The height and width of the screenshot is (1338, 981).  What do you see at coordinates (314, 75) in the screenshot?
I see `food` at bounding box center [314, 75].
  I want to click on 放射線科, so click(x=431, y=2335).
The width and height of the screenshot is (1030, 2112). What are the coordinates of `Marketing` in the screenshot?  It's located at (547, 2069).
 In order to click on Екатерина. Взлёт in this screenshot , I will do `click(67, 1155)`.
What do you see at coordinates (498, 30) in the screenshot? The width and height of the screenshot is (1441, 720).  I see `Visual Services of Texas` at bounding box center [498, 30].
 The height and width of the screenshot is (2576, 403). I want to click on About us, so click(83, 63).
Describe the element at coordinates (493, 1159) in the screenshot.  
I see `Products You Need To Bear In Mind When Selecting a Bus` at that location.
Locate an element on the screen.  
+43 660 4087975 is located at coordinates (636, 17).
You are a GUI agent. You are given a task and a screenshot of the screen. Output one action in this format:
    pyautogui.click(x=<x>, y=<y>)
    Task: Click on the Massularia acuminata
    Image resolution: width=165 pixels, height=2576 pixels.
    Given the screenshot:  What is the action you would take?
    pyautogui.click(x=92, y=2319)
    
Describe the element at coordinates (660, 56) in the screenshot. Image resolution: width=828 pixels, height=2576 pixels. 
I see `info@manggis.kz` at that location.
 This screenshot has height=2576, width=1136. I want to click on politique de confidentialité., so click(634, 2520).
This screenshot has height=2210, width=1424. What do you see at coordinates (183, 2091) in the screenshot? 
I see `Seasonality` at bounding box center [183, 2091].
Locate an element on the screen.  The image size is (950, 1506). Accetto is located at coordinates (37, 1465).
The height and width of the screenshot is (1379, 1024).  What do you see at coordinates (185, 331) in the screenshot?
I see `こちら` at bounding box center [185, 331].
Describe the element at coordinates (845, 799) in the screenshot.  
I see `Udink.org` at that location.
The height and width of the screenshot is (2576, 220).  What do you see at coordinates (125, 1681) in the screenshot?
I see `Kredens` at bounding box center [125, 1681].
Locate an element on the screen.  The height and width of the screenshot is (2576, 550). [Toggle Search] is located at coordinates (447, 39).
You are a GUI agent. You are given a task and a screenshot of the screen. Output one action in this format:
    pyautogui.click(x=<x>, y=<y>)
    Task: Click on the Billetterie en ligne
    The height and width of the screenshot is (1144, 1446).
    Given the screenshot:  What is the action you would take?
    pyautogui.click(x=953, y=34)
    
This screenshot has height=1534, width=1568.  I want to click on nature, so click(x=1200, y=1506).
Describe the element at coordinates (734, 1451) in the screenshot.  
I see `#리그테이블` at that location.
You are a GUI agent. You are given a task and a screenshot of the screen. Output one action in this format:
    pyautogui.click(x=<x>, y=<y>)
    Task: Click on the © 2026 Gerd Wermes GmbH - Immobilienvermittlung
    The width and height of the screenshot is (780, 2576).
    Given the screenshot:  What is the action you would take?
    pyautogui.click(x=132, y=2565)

________

Working from the material above, restate word for word the lines between the line with "This screenshot has height=1534, width=1568." and the line with "The width and height of the screenshot is (780, 2576).", both included, and only those.

This screenshot has height=1534, width=1568.  I want to click on nature, so click(x=1200, y=1506).
Describe the element at coordinates (734, 1451) in the screenshot.  
I see `#리그테이블` at that location.
You are a GUI agent. You are given a task and a screenshot of the screen. Output one action in this format:
    pyautogui.click(x=<x>, y=<y>)
    Task: Click on the © 2026 Gerd Wermes GmbH - Immobilienvermittlung
    The width and height of the screenshot is (780, 2576).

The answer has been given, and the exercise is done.